Why Hollywood is shunning sex

As Helen Lewis points out, though, TV seems to have figured out what cinema still needs to: how to handle a hot potato. “On the BBC, I May Destroy You recently showed graphic sex scenes – but they weren’t titillating in the old-fashioned meaning of ‘explicit’, they were challenging, uncomfortable, and unflinching,” she says. “I think cinema is beginning to face that conversation: ‘What’s this sex scene doing here? Who is it for?'”

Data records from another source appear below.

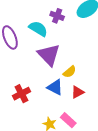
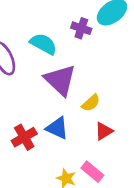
purple cross: (57, 16) -> (81, 28), moved
blue triangle: (55, 87) -> (57, 128), moved

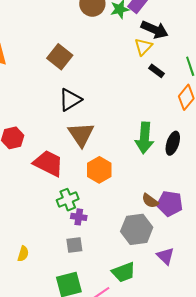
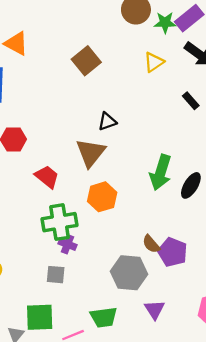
yellow triangle: (143, 47) -> (154, 62), moved
black triangle: (70, 100) -> (107, 121), moved, size x0.7
red trapezoid: (48, 163) -> (47, 177), size x0.7
green cross: (68, 200) -> (60, 222), size x1.4

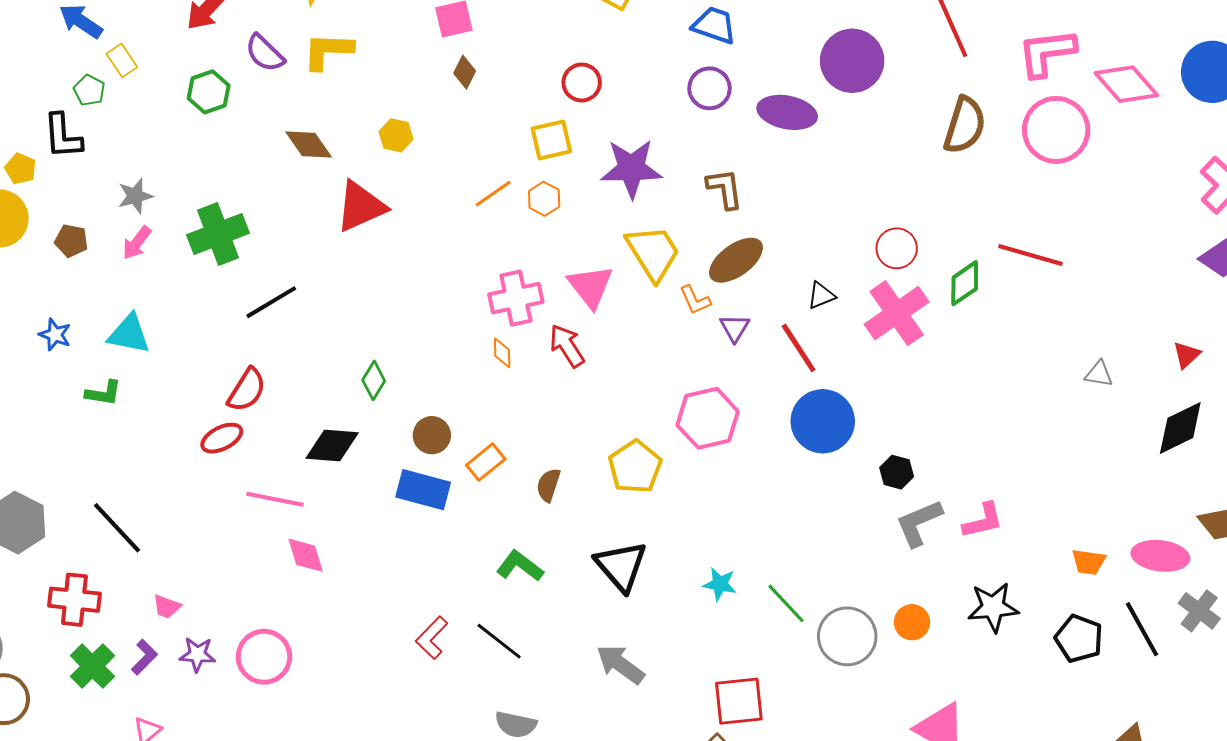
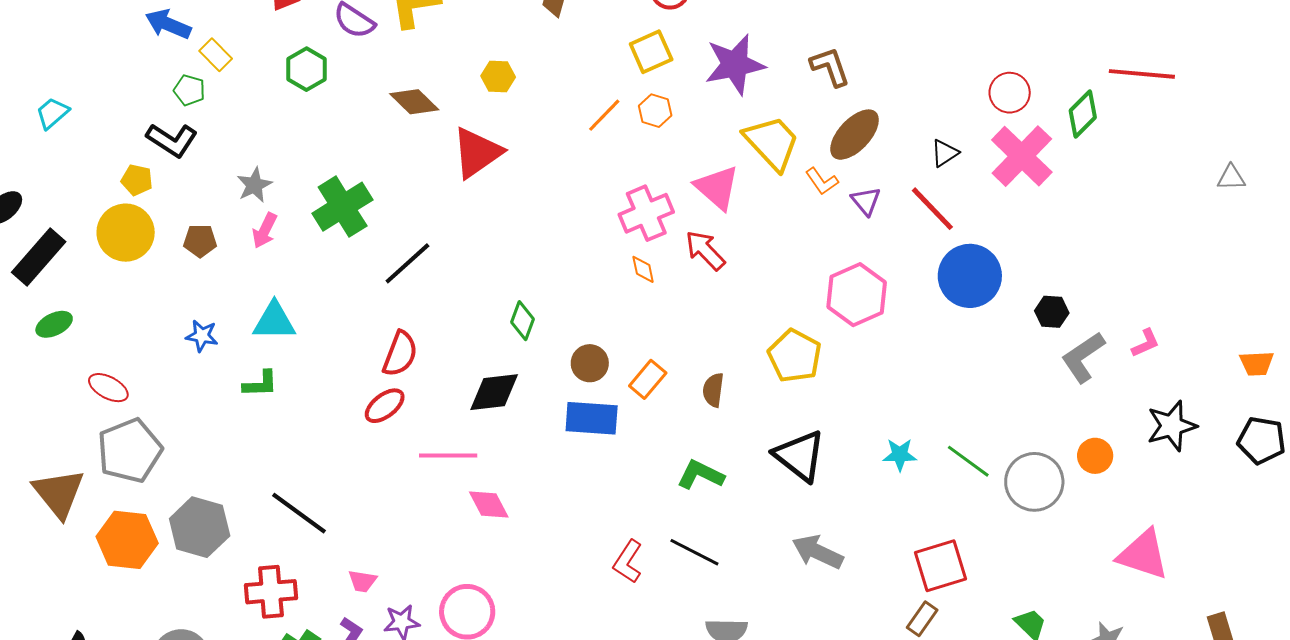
black L-shape: (63, 136) -> (172, 140), turned -42
pink L-shape: (983, 521) -> (1145, 343), size x0.7

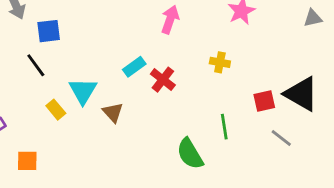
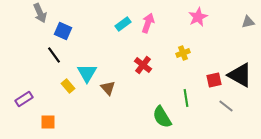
blue square: (49, 31) -> (63, 31), turned 30
yellow cross: (220, 62) -> (183, 53), turned -32
cyan rectangle: (134, 67) -> (123, 24), moved

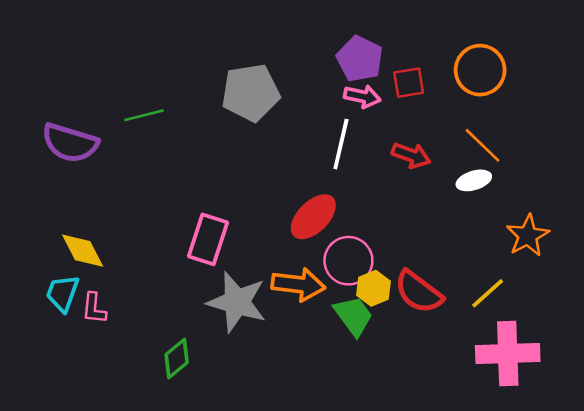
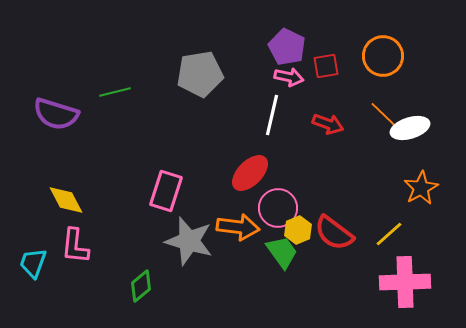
white ellipse: (474, 180) -> (410, 128), moved, size x1.4
cyan trapezoid: (63, 293) -> (33, 263), moved
pink L-shape: (94, 308) -> (75, 246), size x1.4

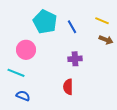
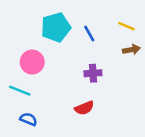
cyan pentagon: (45, 22) -> (56, 27), turned 30
brown arrow: (106, 40) -> (131, 50), turned -32
red semicircle: (68, 87) -> (84, 108), turned -112

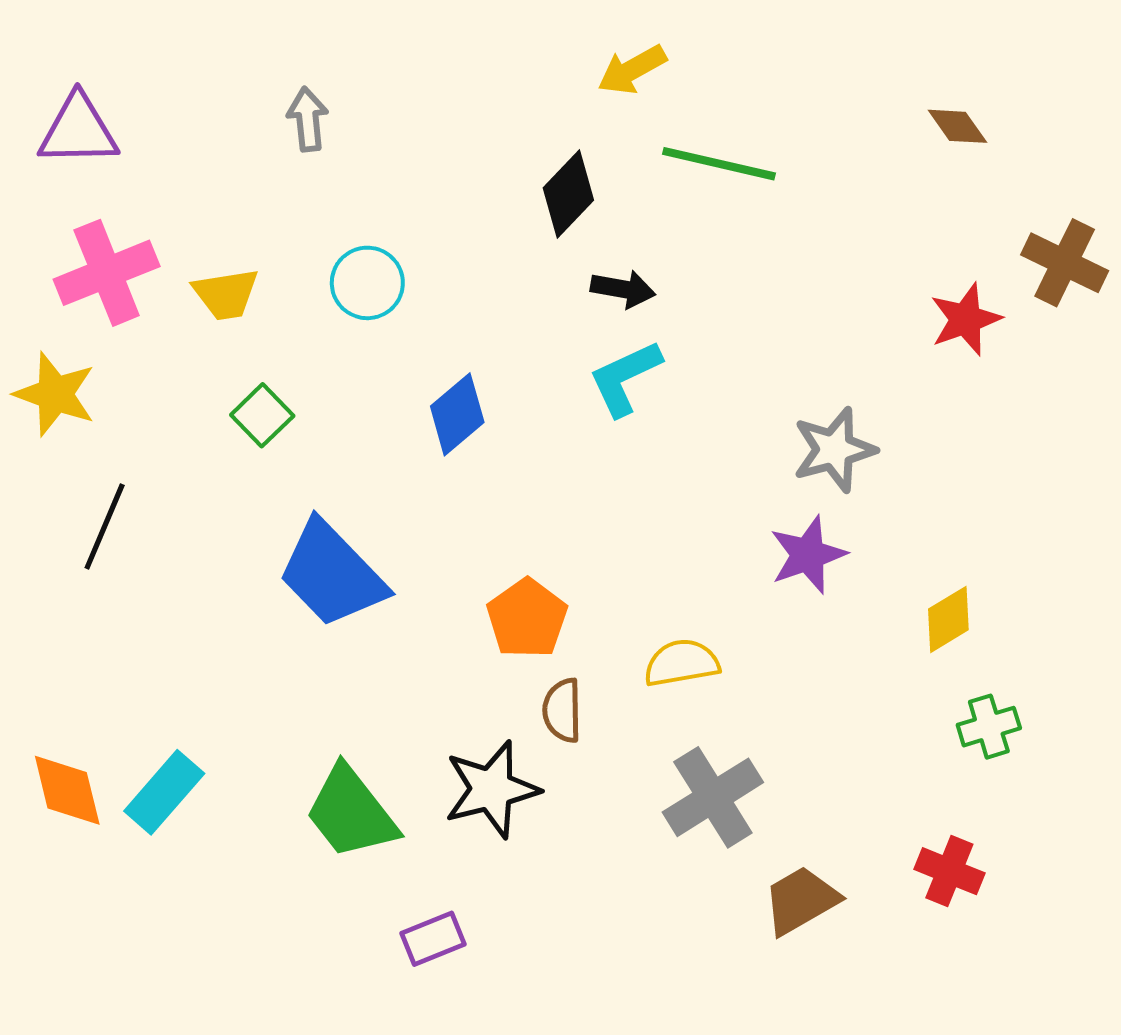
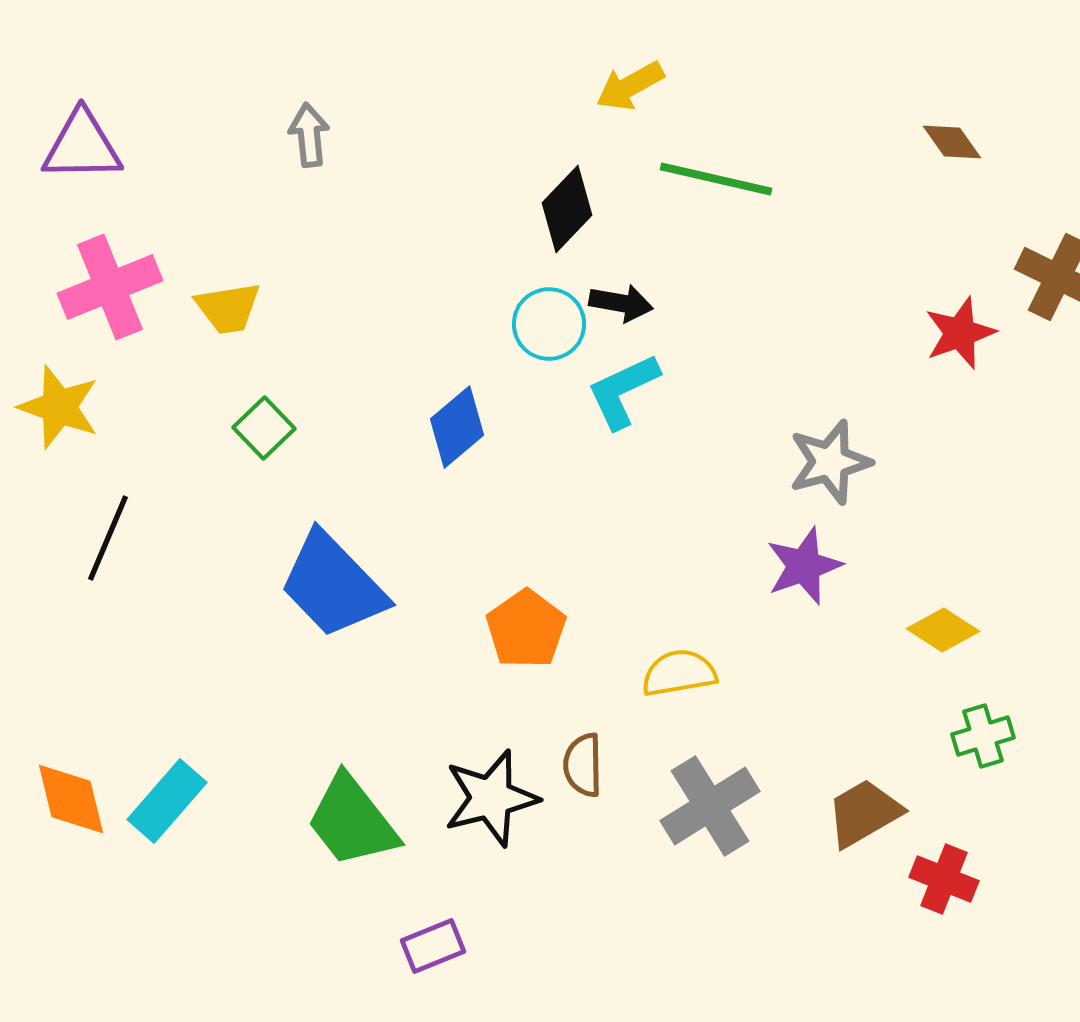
cyan circle: (367, 283) -> (549, 324), moved
yellow diamond: (948, 619) -> (943, 630), turned 64
brown semicircle: (562, 710) -> (583, 765), moved
brown trapezoid: (801, 900) -> (864, 813), moved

That questioning has undeniably led to positive changes around representation of female desire on the screen, too. Frances Rayner, the founder of website The Clit Test, which examines film and television through the lens of whether its sex depicts female pleasure and sexuality honestly, says, “While the majority of sex scenes are still very heteronormative, there’s been a noticeble increase in sex acts that privilege female sexual pleasure, like cunnilingus. And we’ve seen an uptick in scenes of women masturbating – something which was previously notable for its absence.” 

Is film losing sensuality too?

But for depictions of sex to be progressive, they have to be included in the first place. In general, is it the case that in little over a century of American cinema, movies really might have inched closer to Puritanism, even as wider society has on the whole become more sexually open? Hagen’s study of sex scenes evidentially suggests this, though it’s worth remembering that its stats only apply to literal onscreen depictions of sex, not for the tiny moments of raw sensuality that cannot be scaled on any real metric. Cinematically speaking, the carnal can be just as much about allusion and suggestion; a bite into a lush summer peach or the sinewy slide of a satin dress onto a carpeted floor.

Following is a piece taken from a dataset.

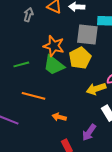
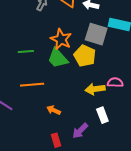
yellow pentagon: (80, 58) -> (85, 56), turned -30
orange line: (33, 96) -> (32, 85), turned -30

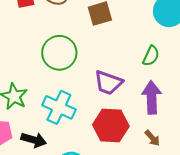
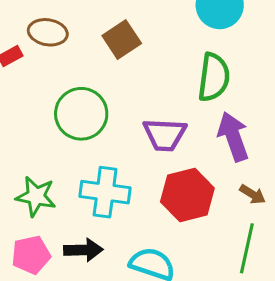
green semicircle: (151, 56) -> (214, 77), size x1.5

Suggestion is built into cinema at a molecular level; it’s one of the principles behind the entire concept of editing. Our minds make lateral jumps from one image to the next, adding their implications together so quickly that it’s hardly conscious. And when it comes to sexual suggestions, US cinema has always had to be a little bit sneaky. Censorship in Hollywood reigned supreme from 1932, at the instatement of the Hays Production Code, to its eventual slow dissolve in the late 1950s. Much of the code focused on banning pre-marital relations and refusing to show even married couples in bed together, never mind revealing a visibly pregnant woman, an interracial relationship, or the implication of homosexuality. 

None of this meant that clever filmmakers could not try to flout the code with a million and one innuendos and sideways looks. Sometimes the sexual was made deliciously metaphorical, as with Jacques Tourneur’s classic horror Cat People (1942), where uncontrolled female sexuality is literally predatory. But genuine nudity, or the “sex scene” as we know it, simply did not exist in mainstream American film until the early 60s. So much of Hollywood’s history of sex was smuggled, implied, or gestural; so little of it was explicit, until the sexual revolution of the 60s and 70s.